(Transcribed page contents)
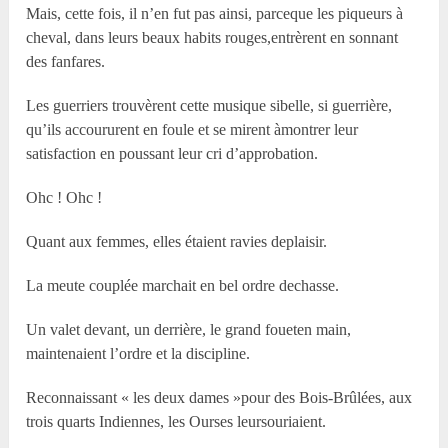
Mais, cette fois, il n’en fut pas ainsi, parceque les piqueurs à
cheval, dans leurs beaux habits rouges,entrèrent en sonnant
des fanfares.
Les guerriers trouvèrent cette musique sibelle, si guerrière,
qu’ils accoururent en foule et se mirent àmontrer leur
satisfaction en poussant leur cri d’approbation.
Ohc ! Ohc !
Quant aux femmes, elles étaient ravies deplaisir.
La meute couplée marchait en bel ordre dechasse.
Un valet devant, un derrière, le grand foueten main,
maintenaient l’ordre et la discipline.
Reconnaissant « les deux dames »pour des Bois-Brûlées, aux
trois quarts Indiennes, les Ourses leursouriaient.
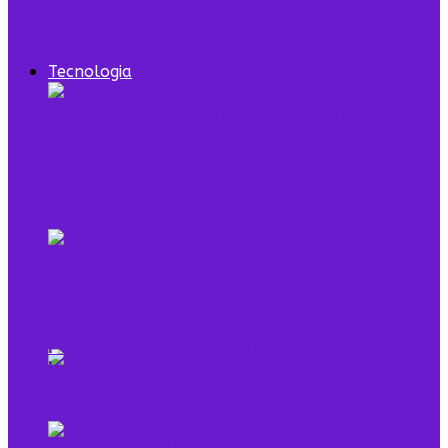
7 episódios de Shark Tank Brasil que todo
empreendedor precisa ver
Tecnologia
Digital Twin combina dados e modelo para
representar sistemas reais
O que é low profile e qual sua relação com o
empreendedorismo
Pela primeira vez, mais de 90% dos
brasileiros acessaram a internet em 2025,
diz IBGE
Mulheres na Tecnologia: Rompendo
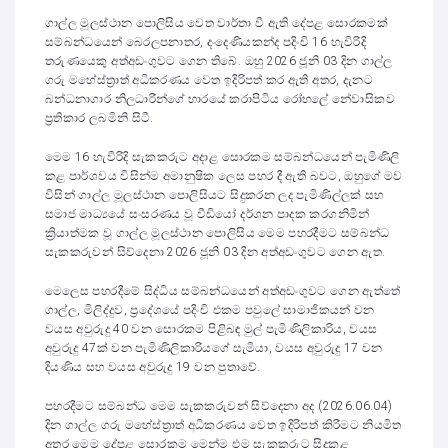
ගාල්ල මූලස්ථාන පොලිසිය වෙත වාර්තා වී ඇති දේපළ සොරකමක්
සම්බන්ධයෙන් බෙරලපනාතර, දංදෙණියකන්ද පදිංචි 16 හැවිරිදි
තරුණයෙකු අත්අඩංගුවට ගෙන තිබේ. ඔහු 2026 ජූනි 03 දින ගාල්ල
ගරු මහේස්ත්‍රාත් අධිකරණය වෙත ඉදිරිපත් කර ඇති අතර, දැනට
බන්ධනාගාර නිලධාරීන්ගේ භාරයේ කරාපිටිය රෝහලේ නේවාසිකව
ප්‍රතිකාර ලබමිනි සිටී.
මෙම 16 හැවිරිදි සැකකරුට අදාළ සොරකම සම්බන්ධයෙන් පැමිණිලි
කළ පාර්ශවය විසින්ම අමානුෂික ලෙස පහර දී ඇති බවට, ඔහුගේ මව
විසින් ගාල්ල මූලස්ථාන පොලිසියට සිදුකරන ලද පැමිණිල්ලක් සහ
සමාජ මාධ්‍යයේ සංසරණය වූ වීඩියෝ දර්ශන පාදක කරගනිමින්
ක්‍රියාත්මක වූ ගාල්ල මූලස්ථාන පොලිසිය මෙම පහරදීමට සම්බන්ධ
සැකකරුවන් සිව්දෙනා 2026 ජූනි 03 දින අත්අඩංගුවට ගෙන ඇත.
මෙලෙස පහරදීමේ සිද්ධිය සම්බන්ධයෙන් අත්අඩංගුවට ගෙන ඇත්තේ
ගාල්ල, මිලිද්දුව, ප්‍රදේශයේ පදිංචි එකම පවුලේ සාමාජිකයන් වන
වයස අවුරුදු 40 වන සොරකම පිළිබඳ මුල් පැමිණිලිකාරිය, වයස
අවුරුදු 47ක් වන පැමිණිලිකාරියගේ සැමියා, වයස අවුරුදු 17 වන
දියණිය සහ වයස අවුරුදු 19 වන පුතාවේ.
පහරදීමට සම්බන්ධ මෙම සැකකරුවන් සිව්දෙනා අද (2026.06.04)
දින ගාල්ල ගරු මහේස්ත්‍රාත් අධිකරණය වෙත ඉදිරිපත් කිරීමට නියමිත
අතර මෙම දේපළ සොරකම මෙන්ම එම සැකකරුට සිදුකළ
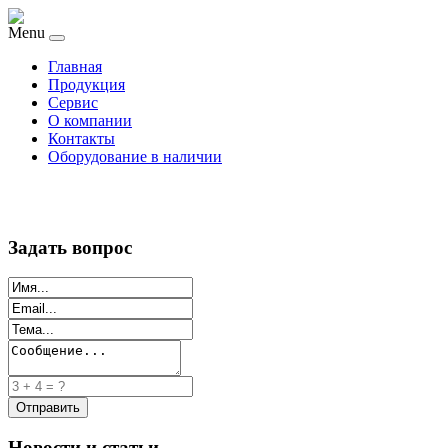
Menu
Главная
Продукция
Сервис
О компании
Контакты
Оборудование в наличии
Задать вопрос
Новости и статьи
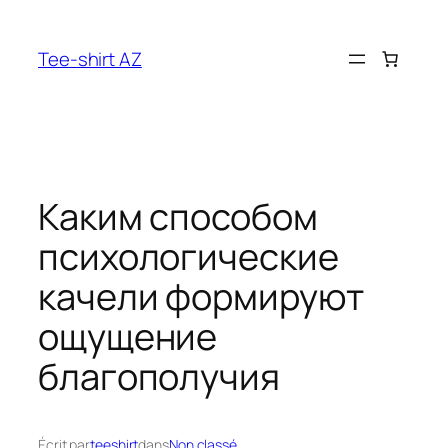
Aller
au
Tee-shirt AZ
contenu
Каким способом
психологические
качели формируют
ощущение
благополучия
Écrit par
teeshirt
dans
Non classé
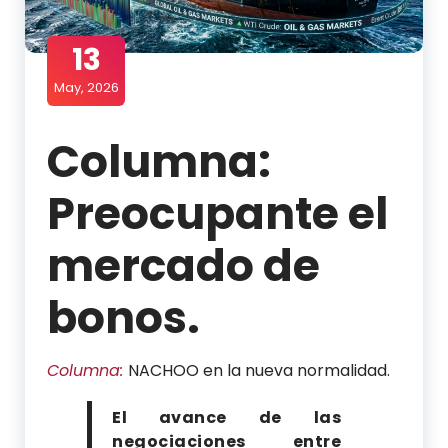
13
May, 2026
Columna:
Preocupante el
mercado de
bonos.
Columna:
NACHOO en la nueva normalidad.
Compartir
Compartir
Compartir
Compartir
El avance de las
por
por
por
por
negociaciones entre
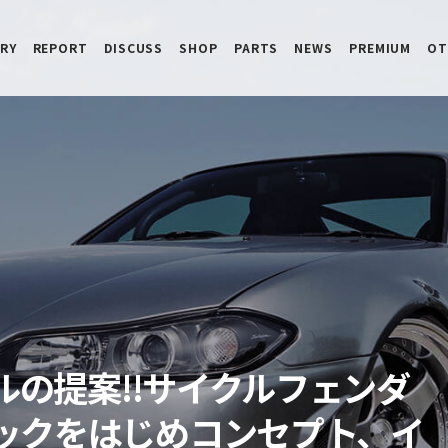
RY
REPORT
DISCUSS
SHOP
PARTS
NEWS
PREMIUM
OT
イルの提案!!サイクルフェンダ
ックをはじめコンセプト、イ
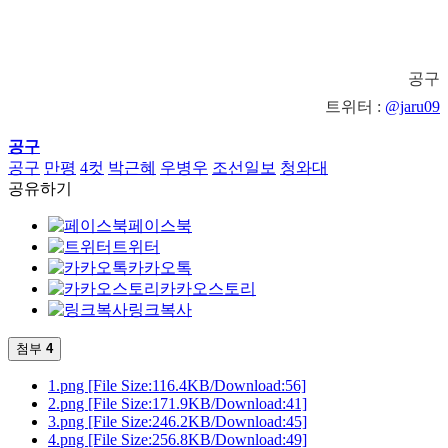
공구
트위터 :
@jaru09
공구
공구
만평
4컷
박근혜
우병우
조선일보
청와대
공유하기
페이스북
트위터
카카오톡
카카오스토리
링크복사
첨부
4
1.png
[File Size:116.4KB/Download:56]
2.png
[File Size:171.9KB/Download:41]
3.png
[File Size:246.2KB/Download:45]
4.png
[File Size:256.8KB/Download:49]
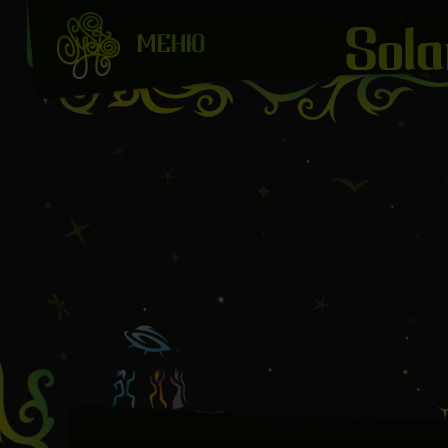
Sola
МЕНЮ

| PROMPT |
Copy each entry exactly, with no pictures.

| TASK SOLUTION |
Mais, cette fois, il n’en fut pas ainsi, parceque les piqueurs à
cheval, dans leurs beaux habits rouges,entrèrent en sonnant
des fanfares.
Les guerriers trouvèrent cette musique sibelle, si guerrière,
qu’ils accoururent en foule et se mirent àmontrer leur
satisfaction en poussant leur cri d’approbation.
Ohc ! Ohc !
Quant aux femmes, elles étaient ravies deplaisir.
La meute couplée marchait en bel ordre dechasse.
Un valet devant, un derrière, le grand foueten main,
maintenaient l’ordre et la discipline.
Reconnaissant « les deux dames »pour des Bois-Brûlées, aux
trois quarts Indiennes, les Ourses leursouriaient.
7 episódios de Shark Tank Brasil que todo
empreendedor precisa ver
Tecnologia
Digital Twin combina dados e modelo para
representar sistemas reais
O que é low profile e qual sua relação com o
empreendedorismo
Pela primeira vez, mais de 90% dos
brasileiros acessaram a internet em 2025,
diz IBGE
Mulheres na Tecnologia: Rompendo
ගාල්ල මූලස්ථාන පොලිසිය වෙත වාර්තා වී ඇති දේපළ සොරකමක්
සම්බන්ධයෙන් බෙරලපනාතර, දංදෙණියකන්ද පදිංචි 16 හැවිරිදි
තරුණයෙකු අත්අඩංගුවට ගෙන තිබේ. ඔහු 2026 ජූනි 03 දින ගාල්ල
ගරු මහේස්ත්‍රාත් අධිකරණය වෙත ඉදිරිපත් කර ඇති අතර, දැනට
බන්ධනාගාර නිලධාරීන්ගේ භාරයේ කරාපිටිය රෝහලේ නේවාසිකව
ප්‍රතිකාර ලබමිනි සිටී.
මෙම 16 හැවිරිදි සැකකරුට අදාළ සොරකම සම්බන්ධයෙන් පැමිණිලි
කළ පාර්ශවය විසින්ම අමානුෂික ලෙස පහර දී ඇති බවට, ඔහුගේ මව
විසින් ගාල්ල මූලස්ථාන පොලිසියට සිදුකරන ලද පැමිණිල්ලක් සහ
සමාජ මාධ්‍යයේ සංසරණය වූ වීඩියෝ දර්ශන පාදක කරගනිමින්
ක්‍රියාත්මක වූ ගාල්ල මූලස්ථාන පොලිසිය මෙම පහරදීමට සම්බන්ධ
සැකකරුවන් සිව්දෙනා 2026 ජූනි 03 දින අත්අඩංගුවට ගෙන ඇත.
මෙලෙස පහරදීමේ සිද්ධිය සම්බන්ධයෙන් අත්අඩංගුවට ගෙන ඇත්තේ
ගාල්ල, මිලිද්දුව, ප්‍රදේශයේ පදිංචි එකම පවුලේ සාමාජිකයන් වන
වයස අවුරුදු 40 වන සොරකම පිළිබඳ මුල් පැමිණිලිකාරිය, වයස
අවුරුදු 47ක් වන පැමිණිලිකාරියගේ සැමියා, වයස අවුරුදු 17 වන
දියණිය සහ වයස අවුරුදු 19 වන පුතාවේ.
පහරදීමට සම්බන්ධ මෙම සැකකරුවන් සිව්දෙනා අද (2026.06.04)
දින ගාල්ල ගරු මහේස්ත්‍රාත් අධිකරණය වෙත ඉදිරිපත් කිරීමට නියමිත
අතර මෙම දේපළ සොරකම මෙන්ම එම සැකකරුට සිදුකළ
Menu
Главная
Продукция
Сервис
О компании
Контакты
Оборудование в наличии
Задать вопрос
Новости и статьи
Aller
au
Tee-shirt AZ
contenu
Каким способом
психологические
качели формируют
ощущение
благополучия
Écrit par
teeshirt
dans
Non classé
13
May, 2026
Columna:
Preocupante el
mercado de
bonos.
Columna:
NACHOO en la nueva normalidad.
Compartir
Compartir
Compartir
Compartir
El avance de las
por
por
por
por
negociaciones entre
RY
REPORT
DISCUSS
SHOP
PARTS
NEWS
PREMIUM
OT
イルの提案!!サイクルフェンダ
ックをはじめコンセプト、イ
공구
트위터 :
@jaru09
공구
공구
만평
4컷
박근혜
우병우
조선일보
청와대
공유하기
페이스북
트위터
카카오톡
카카오스토리
링크복사
첨부
4
1.png
[File Size:116.4KB/Download:56]
2.png
[File Size:171.9KB/Download:41]
3.png
[File Size:246.2KB/Download:45]
4.png
[File Size:256.8KB/Download:49]
Sola
МЕНЮ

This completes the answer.